Before the bell: Jerome Powell is in the game, too

A cup of coffee and biscuits and a newspaper

Investors don’t believe Trump will upend the economic order, even outside the U.S. European markets and the euro recover, and long-term interest rates fall.

Will Donald Trump isolate the U.S. from the rest of the world, raise high tariffs, and massively deport immigrants? Yesterday, stock markets in Europe, Latin America, and Asia showed little evidence of those expectations. On the contrary, markets rose nearly everywhere. Europe rebounded from the initial “Trump shock,” with gains ranging from about half a percent to a full percent. The Bel20 added three-quarters of a percent. GBL gained 2% after the CEO discussed how the holding company could address its high discount. Umicore climbed 3.9% after pausing operations at its Canadian plant and announcing a small round of layoffs; the stock has been bottoming out for months. In the U.S., as expected, the Fed cut interest rates by 25 basis points. Jerome Powell, however, did not hint at another cut in December. The dollar lost half of Wednesday’s gains. Powell was, of course, asked about the impact of Trump’s election—and whether the new president could fire him. “No,” replied Powell curtly. He added, “The Fed doesn’t speculate on the new president’s plans. In the short term, there’s no impact on monetary policy.” After Wednesday’s sharp rise in long-term rates, the ten-year yield reversed yesterday, dropping by a hefty 11 basis points, meaning Trump’s effect on this rate is only five basis points higher in total. This allowed Wall Street to keep the party going, albeit at a quieter pace. The S&P 500 rose by 0.75%, and the growth index gained 1.5%, largely driven by stocks like Tesla (2.9%), Nvidia (2.2%), and Meta Platforms (3.4%), likely because investors assume Trump isn’t keen on regulation.

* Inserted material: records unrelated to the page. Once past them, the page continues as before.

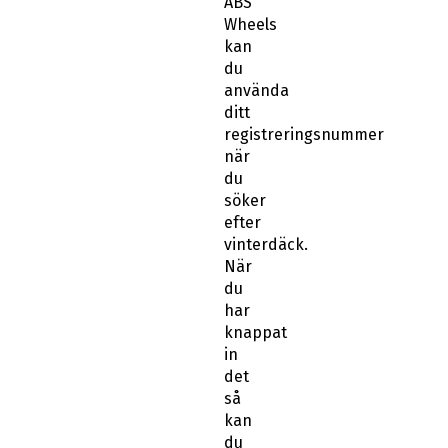
ABS
Wheels
kan
du
använda
ditt
registreringsnummer
när
du
söker
efter
vinterdäck.
När
du
har
knappat
in
det
så
kan
du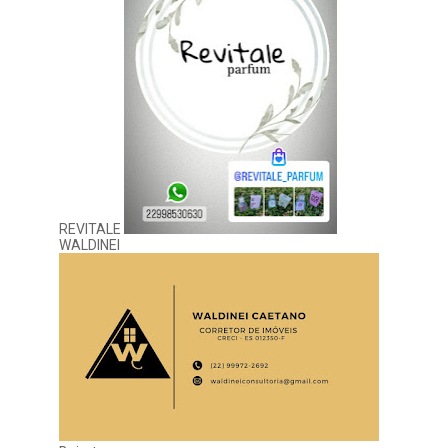
REVITALE
WALDINEI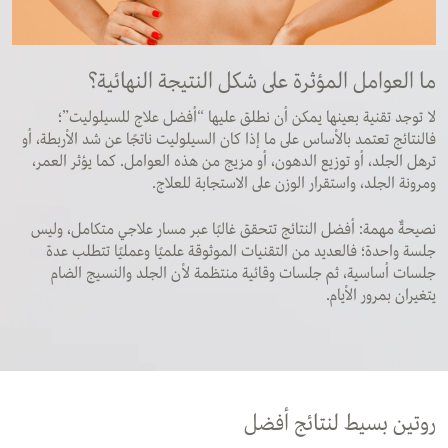
ما العوامل المؤثرة على شكل النتيجة النهائية؟
لا توجد تقنية بعينها يمكن أن نطلق عليها “أفضل علاج للسيلوليت”؛
فالنتائج تعتمد بالأساس على ما إذا كان السيلوليت ناتجًا عن شد الأربطة، أو
ترهل الجلد، أو توزيع الدهون، أو مزيج من هذه العوامل. كما يؤثر العمر،
ومرونة الجلد، واستقرار الوزن على الاستجابة للعلاج.
نصيحةٌ مهمة: أفضل النتائج تتحقق غالبًا عبر مسار علاجي متكامل، وليس
جلسة واحدة؛ فالعديد من التقنيات الموثوقة علميًا وعمليًا تتطلب عدة
جلسات أساسية، ثم جلسات وقائية منتظمة لأن الجلد والنسيج الضام
يتغيران بمرور الأيام.
روتين بسيط لنتائج أفضل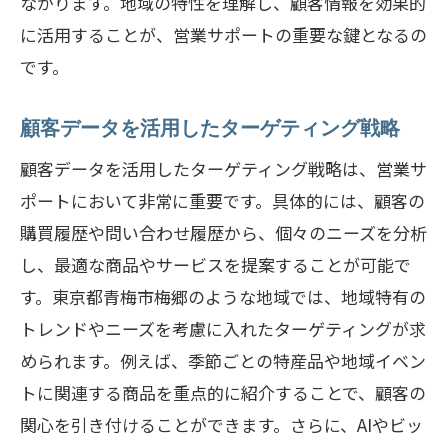
ながります。地域の特性を理解し、顧客情報を効果的
に活用することが、営業サポートの重要な鍵となるの
です。
顧客データを活用したターゲティング戦略
顧客データを活用したターゲティング戦略は、営業サ
ポートにおいて非常に重要です。具体的には、顧客の
購買履歴や問い合わせ履歴から、個々のニーズを分析
し、最適な商品やサービスを提案することが可能で
す。東京都青梅市梅郷のような地域では、地域特有の
トレンドやニーズを考慮に入れたターゲティングが求
められます。例えば、季節ごとの特産品や地域イベン
トに関連する商品を重点的に紹介することで、顧客の
関心を引き付けることができます。さらに、AIやビッ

In Asia, Japan posted a small gain, while Chinese markets saw a slight decline, as investors anticipate an announcement of government support. Markets are awaiting new stimulus measures. This morning, earnings reports are expected from bpost, VGP, and Aperam, with Exmar reporting after the close. In Amsterdam, Azelis competitor IMCD and Eurocommercial Properties are also reporting. Friday will be a quieter day, with no major companies releasing earnings.

Arm wants more

Arm, the British chip designer primarily for mobile devices and listed on Nasdaq, met expectations. In the third quarter, royalty revenues increased by 23%. For the next quarter, Arm expects revenue between 920 million and 970 million dollar. The company is in a dispute with Qualcomm, one of its biggest clients. Qualcomm wants to pay lower fixed fees, while Arm is demanding an additional $500 million from the client. Investors appear to believe Arm will prevail, as the stock rose by more than 4%. Nvidia, which was denied permission by competition authorities to acquire Arm a few years ago, remains an important client.

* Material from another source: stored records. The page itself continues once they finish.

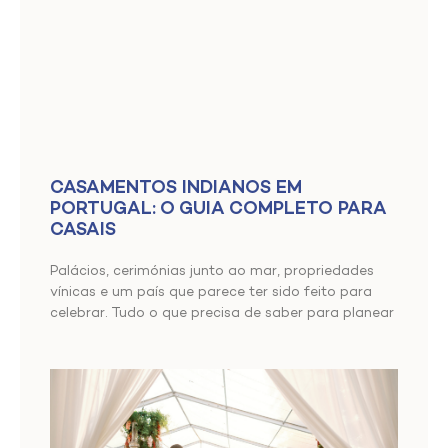
CASAMENTOS INDIANOS EM
PORTUGAL: O GUIA COMPLETO PARA
CASAIS
Palácios, cerimónias junto ao mar, propriedades
vínicas e um país que parece ter sido feito para
celebrar. Tudo o que precisa de saber para planear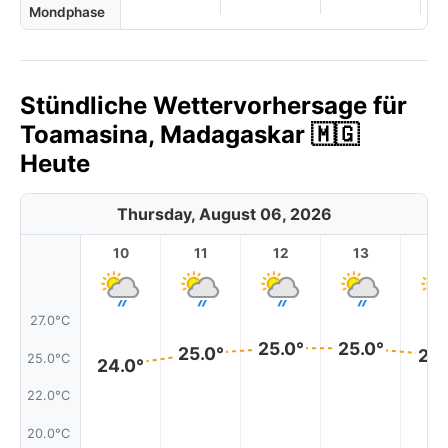
Mondphase
Stündliche Wettervorhersage für
Toamasina, Madagaskar 🇲🇬
Heute
Thursday, August 06, 2026
10
11
12
13
1
27.0°C
25.0°
25.0°
25.0°
25.
25.0°C
24.0°
22.0°C
20.0°C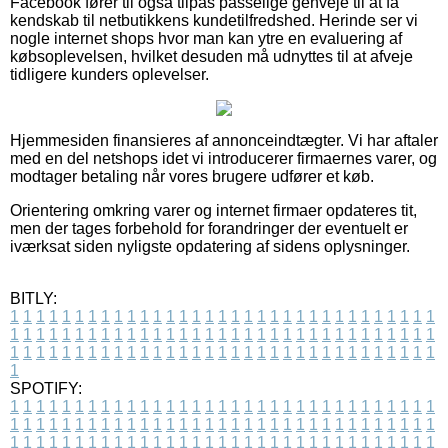
Facebook fører til også tilpas passelige genveje til at få
kendskab til netbutikkens kundetilfredshed. Herinde ser vi
nogle internet shops hvor man kan ytre en evaluering af
købsoplevelsen, hvilket desuden må udnyttes til at afveje
tidligere kunders oplevelser.
Hjemmesiden finansieres af annonceindtægter. Vi har aftaler
med en del netshops idet vi introducerer firmaernes varer, og
modtager betaling når vores brugere udfører et køb.
Orientering omkring varer og internet firmaer opdateres tit,
men der tages forbehold for forandringer der eventuelt er
iværksat siden nyligste opdatering af sidens oplysninger.
BITLY:
1
1
1
1
1
1
1
1
1
1
1
1
1
1
1
1
1
1
1
1
1
1
1
1
1
1
1
1
1
1
1
1
1
1
1
1
1
1
1
1
1
1
1
1
1
1
1
1
1
1
1
1
1
1
1
1
1
1
1
1
1
1
1
1
1
1
1
1
1
1
1
1
1
1
1
1
1
1
1
1
1
1
1
1
1
1
1
1
1
1
1
1
1
1
1
1
1
1
1
1
SPOTIFY:
1
1
1
1
1
1
1
1
1
1
1
1
1
1
1
1
1
1
1
1
1
1
1
1
1
1
1
1
1
1
1
1
1
1
1
1
1
1
1
1
1
1
1
1
1
1
1
1
1
1
1
1
1
1
1
1
1
1
1
1
1
1
1
1
1
1
1
1
1
1
1
1
1
1
1
1
1
1
1
1
1
1
1
1
1
1
1
1
1
1
1
1
1
1
1
1
1
1
1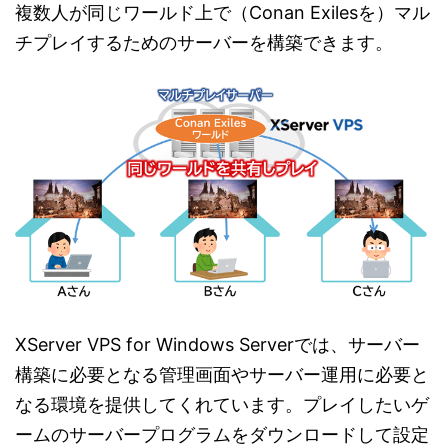
複数人が同じワールド上で（Conan Exilesを）マル
チプレイするためのサーバーを構築できます。
XServer VPS for Windows Serverでは、サーバー
構築に必要となる管理画面やサーバー運用に必要と
なる環境を提供してくれています。プレイしたいゲ
ームのサーバープログラムをダウンロードして設定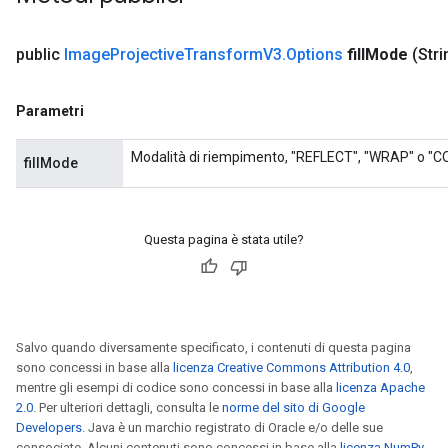
public
Image
Projective
Transform
V3
.
Options
fill
Mode
(Strin
Parametri
Modalità di riempimento, "REFLECT", "WRAP" o "
fillMode
sGradAccumDebug
rs
Questa pagina è stata utile?
ersGradAccumDebug
rs
ersGradAccumDebug
Parameters
Salvo quando diversamente specificato, i contenuti di questa pagina
sono concessi in base alla
licenza Creative Commons Attribution 4.0
,
GradAccumDebug
mentre gli esempi di codice sono concessi in base alla
licenza Apache
Parameters
2.0
. Per ulteriori dettagli, consulta le
norme del sito di Google
ters
Developers
. Java è un marchio registrato di Oracle e/o delle sue
tersGradAccumDebug
consociate. Alcuni contenuti sono concessi in base alla
licenza NumPy
.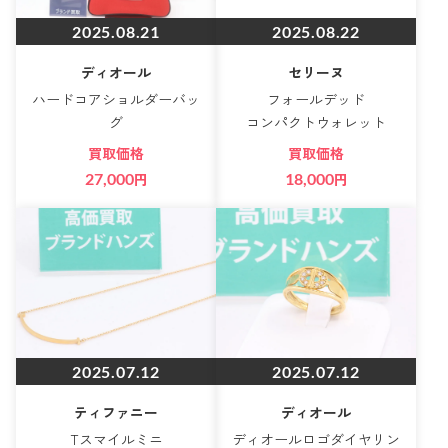
2025.08.21
2025.08.22
ディオール
セリーヌ
ハードコアショルダーバッ
フォールデッド
グ
コンパクトウォレット
買取価格
買取価格
27,000
円
18,000
円
2025.07.12
2025.07.12
ティファニー
ディオール
Tスマイルミニ
ディオールロゴダイヤリン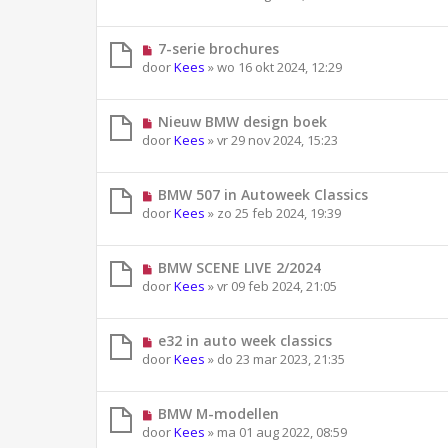
7-serie brochures
door
Kees
»
wo 16 okt 2024, 12:29
Nieuw BMW design boek
door
Kees
»
vr 29 nov 2024, 15:23
BMW 507 in Autoweek Classics
door
Kees
»
zo 25 feb 2024, 19:39
BMW SCENE LIVE 2/2024
door
Kees
»
vr 09 feb 2024, 21:05
e32 in auto week classics
door
Kees
»
do 23 mar 2023, 21:35
BMW M-modellen
door
Kees
»
ma 01 aug 2022, 08:59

Sunshine for logistics real estate

Real estate developer VGP, which holds a significant portion of its buildings through five large joint ventures with financial partners, released figures for the first 10 months of 2024. Business is strong: during the reporting period, VGP signed 64.9 million euro in new and renewed leases, bringing annual rental income to 394.3 million euro – a 12.4% increase since the beginning of the year. This pace is expected to accelerate in the last quarter. Occupancy is at 99%. VGP is also exploring the possibility of developing data centers in the future. The logistics real estate developer is rapidly installing solar panels: capacity has increased by 48% since the start of the year, and by the end of the year, VGP aims to reach a capacity of 318 megawatts. VGP expects to pay a dividend of 80 million euro, or around 2.9 euro per share.

Did you know…

that ThyssenKrupp, Germany’s largest steel group, is implementing cost-cutting measures that require employees to pay for their own coffee, milk, and cookies? The company has also canceled Christmas parties.